- ACTION ITEM:
From the first line to the last, output the data exactly as it stands, minus its pictures.

[Stored data entries]
---
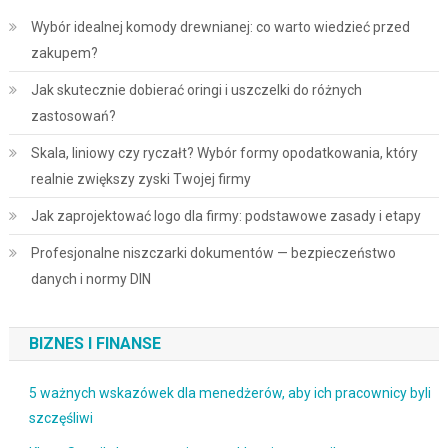
Wybór idealnej komody drewnianej: co warto wiedzieć przed
zakupem?
Jak skutecznie dobierać oringi i uszczelki do różnych
zastosowań?
Skala, liniowy czy ryczałt? Wybór formy opodatkowania, który
realnie zwiększy zyski Twojej firmy
Jak zaprojektować logo dla firmy: podstawowe zasady i etapy
Profesjonalne niszczarki dokumentów — bezpieczeństwo
danych i normy DIN
BIZNES I FINANSE
5 ważnych wskazówek dla menedżerów, aby ich pracownicy byli
szczęśliwi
---
- ANSWER FOR THE TASK:
Wybór idealnej komody drewnianej: co warto wiedzieć przed
zakupem?
Jak skutecznie dobierać oringi i uszczelki do różnych
zastosowań?
Skala, liniowy czy ryczałt? Wybór formy opodatkowania, który
realnie zwiększy zyski Twojej firmy
Jak zaprojektować logo dla firmy: podstawowe zasady i etapy
Profesjonalne niszczarki dokumentów — bezpieczeństwo
danych i normy DIN
BIZNES I FINANSE
5 ważnych wskazówek dla menedżerów, aby ich pracownicy byli
szczęśliwi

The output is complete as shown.